Lorne smiled and nodded me out the door.
All the way back home I relived this odyssey. I rented some videos of Diane Keaton and some other celebrities. I practiced. I realized I had no talent for impersonation. Then, I realized I was booked to appear on Johnny Carson’s show in two weeks. I’ll continue my audition on national TV! That has got to impress Lorne.
Everything felt right. I was slim, twenty-six, and had the perfect pink dress. Johnny said I could continue my
SNL
audition on his show as long as I didn’t say the name of the show I was auditioning for. I went to the couch. I told Johnny, “I’m auditioning for a show where you have to do impressions and make up characters. They’re not sure I can do that, so can I try some out on you and see if you know who I’m doing?”
Johnny said, “Sure!” smiling gamely. I did really bad impressions of Tina Turner, Terri Garr, and Edith Bunker. He guessed each correctly. Everyone laughed. My final impression was a deep-voiced, arrogant, smoking person.
Johnny said, “I don’t know. Bette Davis?”
“No,” I said mischievously.
“Who is it?”
“I made her up.”
There was a beat of silence and then everyone roared with laughter, especially Johnny. He said, “How am I supposed to guess who it is if you made her up?”

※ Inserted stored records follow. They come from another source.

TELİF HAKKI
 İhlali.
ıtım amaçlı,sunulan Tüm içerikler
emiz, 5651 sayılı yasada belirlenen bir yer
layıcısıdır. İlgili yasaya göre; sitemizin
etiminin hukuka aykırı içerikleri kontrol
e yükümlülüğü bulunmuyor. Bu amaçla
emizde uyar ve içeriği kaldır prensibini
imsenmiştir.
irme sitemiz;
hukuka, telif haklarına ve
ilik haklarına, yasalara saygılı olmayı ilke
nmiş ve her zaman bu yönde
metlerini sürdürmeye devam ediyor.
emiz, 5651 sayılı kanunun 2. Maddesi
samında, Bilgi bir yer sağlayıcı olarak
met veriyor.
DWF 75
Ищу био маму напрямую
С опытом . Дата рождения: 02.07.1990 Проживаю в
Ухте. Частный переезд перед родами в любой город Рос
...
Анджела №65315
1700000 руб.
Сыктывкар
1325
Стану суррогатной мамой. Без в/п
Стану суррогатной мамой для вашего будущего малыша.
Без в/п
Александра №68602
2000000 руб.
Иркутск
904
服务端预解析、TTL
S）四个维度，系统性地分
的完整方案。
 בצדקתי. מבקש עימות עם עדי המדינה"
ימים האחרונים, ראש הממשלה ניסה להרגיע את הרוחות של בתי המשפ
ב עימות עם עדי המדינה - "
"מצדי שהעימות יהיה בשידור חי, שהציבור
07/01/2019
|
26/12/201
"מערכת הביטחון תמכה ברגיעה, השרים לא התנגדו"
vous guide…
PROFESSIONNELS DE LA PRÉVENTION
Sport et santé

I shrugged, “It was a joke.”
Big laughter. I hadn’t really planned my answers. I love to not plan things and see how they unwind. It keeps life interesting.
A week later, Mysterious Voice called and said, “Congratulations, you are now in the cast of
SNL
. There is a plane ticket waiting for you at LAX. Your flight leaves tomorrow morning at 8 a.m.”
I calmly put down the phone.
Click.
“Aaaaaaggghh!”
I screamed. Baby Scarlet woke up and started crying. A.F.K.A.S. threw up on the bed. He didn’t deal with stress very well. We had to wash the sheets and pack diapers, tax papers, baby bottles, formula, baby swings, toys, and strollers, and then try to get an hour of sleep.
I can’t remember my first week of
SNL
except that A.F.K.A.S. had hemorrhoid surgery. As usual, he was trying to take center stage. People always ask me what it was like to be on the show. Of my six years on
SNL
, every week was pretty much the same, except for the person in the guest host chair.